Task material:

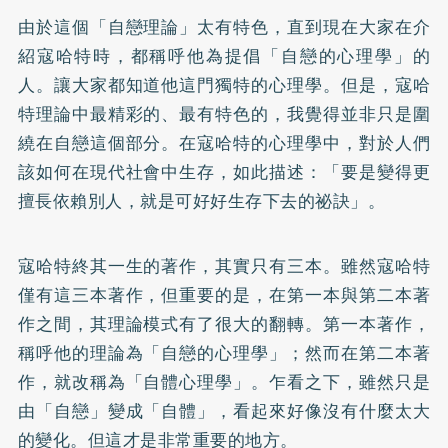
由於這個「自戀理論」太有特色，直到現在大家在介
紹寇哈特時，都稱呼他為提倡「自戀的心理學」的
人。讓大家都知道他這門獨特的心理學。但是，寇哈
特理論中最精彩的、最有特色的，我覺得並非只是圍
繞在自戀這個部分。在寇哈特的心理學中，對於人們
該如何在現代社會中生存，如此描述：「要是變得更
擅長依賴別人，就是可好好生存下去的祕訣」。
寇哈特終其一生的著作，其實只有三本。雖然寇哈特
僅有這三本著作，但重要的是，在第一本與第二本著
作之間，其理論模式有了很大的翻轉。第一本著作，
稱呼他的理論為「自戀的心理學」；然而在第二本著
作，就改稱為「自體心理學」。乍看之下，雖然只是
由「自戀」變成「自體」，看起來好像沒有什麼太大
的變化。但這才是非常重要的地方。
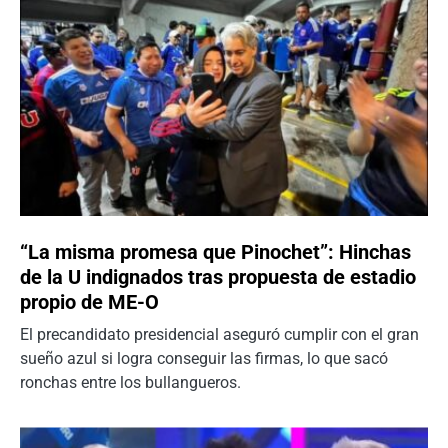
“La misma promesa que Pinochet”: Hinchas
de la U indignados tras propuesta de estadio
propio de ME-O
El precandidato presidencial aseguró cumplir con el gran
sueño azul si logra conseguir las firmas, lo que sacó
ronchas entre los bullangueros.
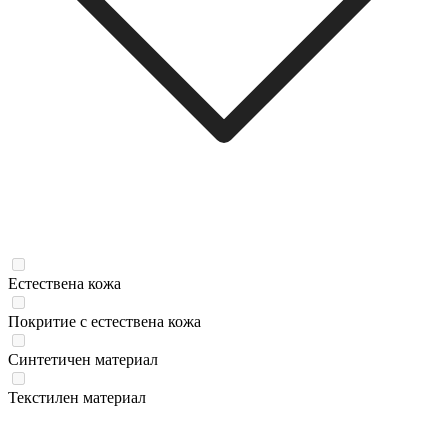
Естествена кожа
Покритие с естествена кожа
Синтетичен материал
Текстилен материал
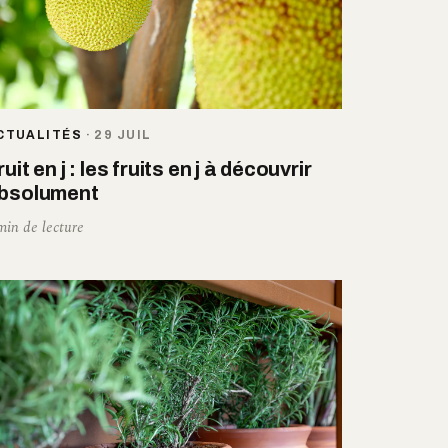
CTUALITÉS
·
29 JUIL
ruit en j : les fruits en j à découvrir
bsolument
min de lecture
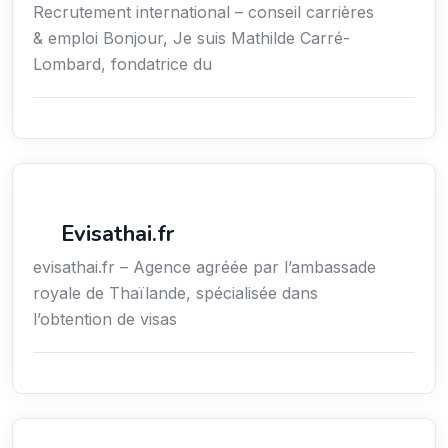
Recrutement international – conseil carrières
& emploi Bonjour, Je suis Mathilde Carré-
Lombard, fondatrice du
Voyages
Evisathai.fr
evisathai.fr – Agence agréée par l’ambassade
royale de Thaïlande, spécialisée dans
l’obtention de visas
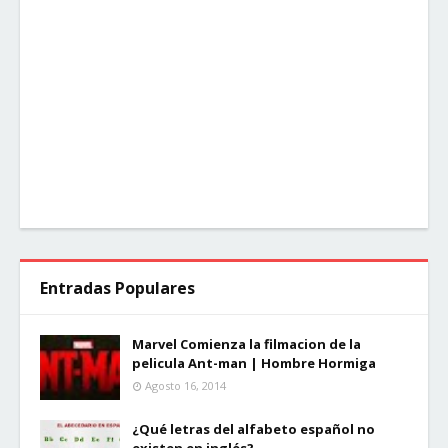
Entradas Populares
Marvel Comienza la filmacion de la
pelicula Ant-man | Hombre Hormiga
Agosto 16, 2014
¿Qué letras del alfabeto español no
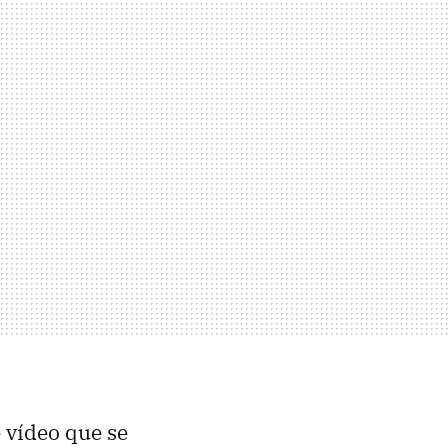
 vídeo que se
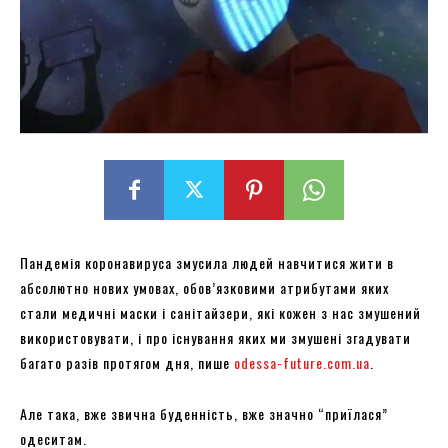
Пандемія коронавируса змусила людей навчитися жити в
абсолютно нових умовах, обов’язковими атрибутами яких
стали медичні маски і санітайзери, які кожен з нас змушений
використовувати, і про існування яких ми змушені згадувати
багато разів протягом дня, пише
odessa-future.com.ua
.
Але така, вже звична буденність, вже значно “приїлася”
одеситам.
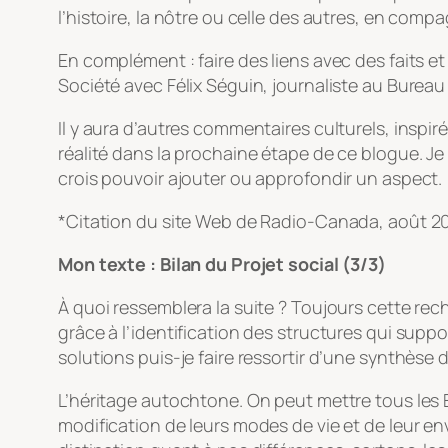
l’histoire, la nôtre ou celle des autres, en compa
En complément : faire des liens avec des faits e
Société avec Félix Séguin, journaliste au Bureau
Il y aura d’autres commentaires culturels, inspir
réalité dans la prochaine étape de ce blogue. Je 
crois pouvoir ajouter ou approfondir un aspect.
*Citation du site Web de Radio-Canada, août 2
Mon texte : Bilan du Projet social (3/3)
À quoi ressemblera la suite ? Toujours cette r
grâce à l’identification des structures qui suppor
solutions puis-je faire ressortir d’une synthèse d
L’héritage autochtone. On peut mettre tous les 
modification de leurs modes de vie et de leur env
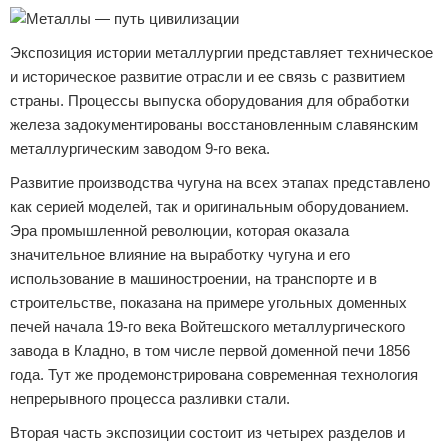
Экспозиция истории металлургии представляет техническое
и историческое развитие отрасли и ее связь с развитием
страны. Процессы выпуска оборудования для обработки
железа задокументированы восстановленным славянским
металлургическим заводом 9-го века.
Развитие производства чугуна на всех этапах представлено
как серией моделей, так и оригинальным оборудованием.
Эра промышленной революции, которая оказала
значительное влияние на выработку чугуна и его
использование в машиностроении, на транспорте и в
строительстве, показана на примере угольных доменных
печей начала 19-го века Войтешского металлургического
завода в Кладно, в том числе первой доменной печи 1856
года. Тут же продемонстрирована современная технология
непрерывного процесса разливки стали.
Вторая часть экспозиции состоит из четырех разделов и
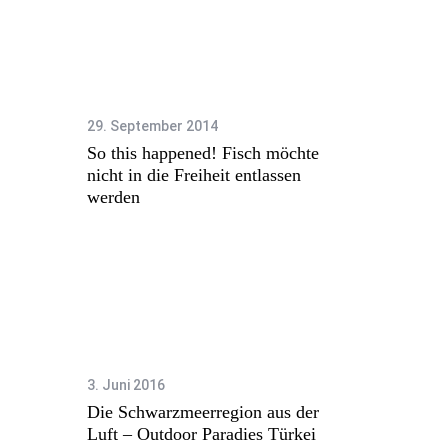
S
e
a
29. September 2014
r
So this happened! Fisch möchte
c
nicht in die Freiheit entlassen
h
werden
f
o
r
:
3. Juni 2016
Die Schwarzmeerregion aus der
Luft – Outdoor Paradies Türkei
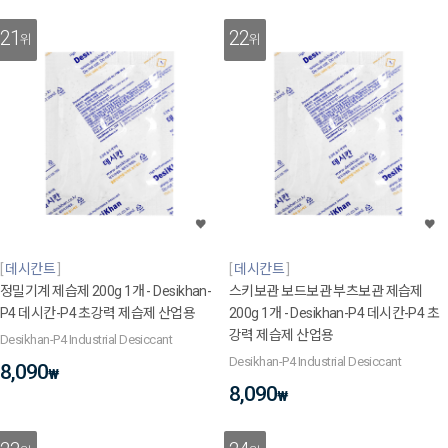
21
22
위
위
데시칸트
데시칸트
정밀기계 제습제 200g 1개 - Desikhan-
스키보관 보드보관 부츠보관 제습제
P4 데시칸-P4 초강력 제습제 산업용
200g 1개 - Desikhan-P4 데시칸-P4 초
강력 제습제 산업용
Desikhan-P4 Industrial Desiccant
Desikhan-P4 Industrial Desiccant
8,090
₩
8,090
₩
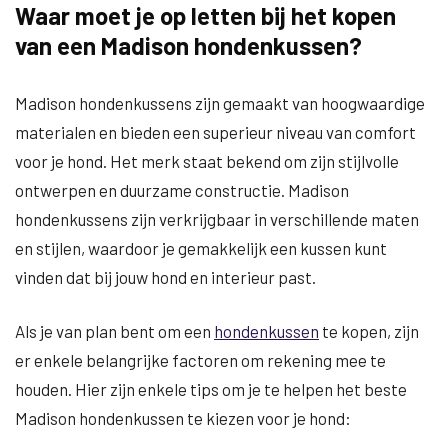
Waar moet je op letten bij het kopen
van een Madison hondenkussen?
Madison hondenkussens zijn gemaakt van hoogwaardige
materialen en bieden een superieur niveau van comfort
voor je hond. Het merk staat bekend om zijn stijlvolle
ontwerpen en duurzame constructie. Madison
hondenkussens zijn verkrijgbaar in verschillende maten
en stijlen, waardoor je gemakkelijk een kussen kunt
vinden dat bij jouw hond en interieur past.
Als je van plan bent om een
hondenkussen
te kopen, zijn
er enkele belangrijke factoren om rekening mee te
houden. Hier zijn enkele tips om je te helpen het beste
Madison hondenkussen te kiezen voor je hond:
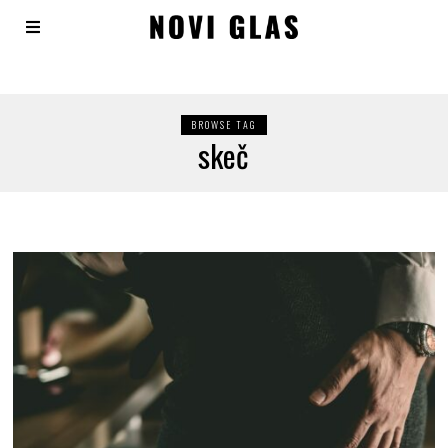
BROWSE TAG
skeč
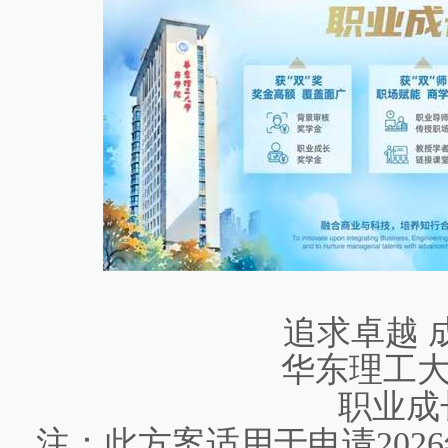
追求卓越 
华东理工大
职业成
注：此方案适用于申请202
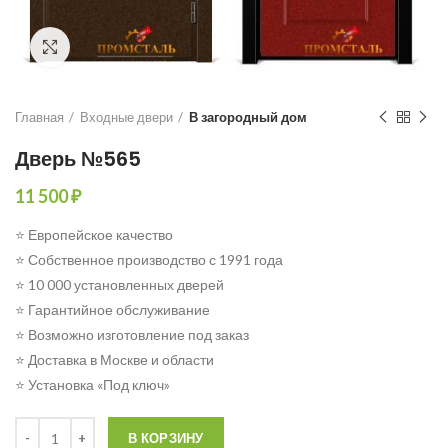
Click to enlarge
Главная
Входные двери
В загородный дом
Дверь №565
11 500
₽
⭐ Европейское качество
⭐ Собственное производство с 1991 года
⭐ 10 000 установленных дверей
⭐ Гарантийное обслуживание
⭐ Возможно изготовление под заказ
⭐ Доставка в Москве и области
⭐ Установка «Под ключ»
Количество
В КОРЗИНУ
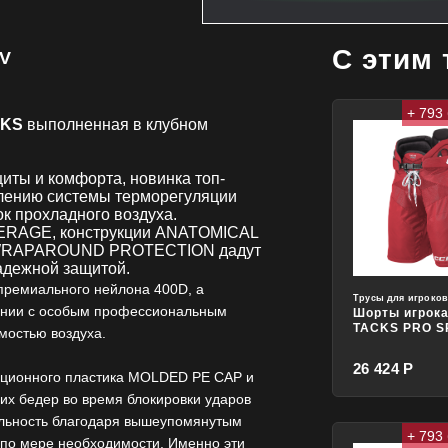
С этим
NV
+ 793
CKS
выполненная в клубном
иты и комфорта, новинка топ-
влению системы терморегуляции
к прохладного воздуха.
VERAGE, конструкции ANATOMICAL
N WRAPAROUND PROTECTION дадут
адежной защитой.
премиального нейлона 400D, а
Трусы для игроко
тании с особым профессиональным
Шорты игрок
TACKS PRO S
мостью воздуха.
26 424 Р
вационного пластика MOLDED PE CAP и
их бедер во время блокировки ударов
льность благодаря вышеупомянутым
+ 793
 по мере необходимости. Именно эти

Work instructions: Please set down only the lines from the first line of the records above through the line that has "абсолютно нових умовах, обов’язковими", exactly, and not the pictures.

Response:
由於這個「自戀理論」太有特色，直到現在大家在介
紹寇哈特時，都稱呼他為提倡「自戀的心理學」的
人。讓大家都知道他這門獨特的心理學。但是，寇哈
特理論中最精彩的、最有特色的，我覺得並非只是圍
繞在自戀這個部分。在寇哈特的心理學中，對於人們
該如何在現代社會中生存，如此描述：「要是變得更
擅長依賴別人，就是可好好生存下去的祕訣」。
寇哈特終其一生的著作，其實只有三本。雖然寇哈特
僅有這三本著作，但重要的是，在第一本與第二本著
作之間，其理論模式有了很大的翻轉。第一本著作，
稱呼他的理論為「自戀的心理學」；然而在第二本著
作，就改稱為「自體心理學」。乍看之下，雖然只是
由「自戀」變成「自體」，看起來好像沒有什麼太大
的變化。但這才是非常重要的地方。
“La misma promesa que Pinochet”: Hinchas
de la U indignados tras propuesta de estadio
propio de ME-O
El precandidato presidencial aseguró cumplir con el gran
sueño azul si logra conseguir las firmas, lo que sacó
ronchas entre los bullangueros.
Естествена кожа
Покритие с естествена кожа
Синтетичен материал
Текстилен материал
CTUALITÉS
·
29 JUIL
ruit en j : les fruits en j à découvrir
bsolument
min de lecture
Recrutement international – conseil carrières
& emploi Bonjour, Je suis Mathilde Carré-
Lombard, fondatrice du
Voyages
Evisathai.fr
evisathai.fr – Agence agréée par l’ambassade
royale de Thaïlande, spécialisée dans
l’obtention de visas
Entradas Populares
Marvel Comienza la filmacion de la
pelicula Ant-man | Hombre Hormiga
Agosto 16, 2014
¿Qué letras del alfabeto español no
 vídeo que se
Пандемія коронавируса змусила людей навчитися жити в
абсолютно нових умовах, обов’язковими атрибутами яких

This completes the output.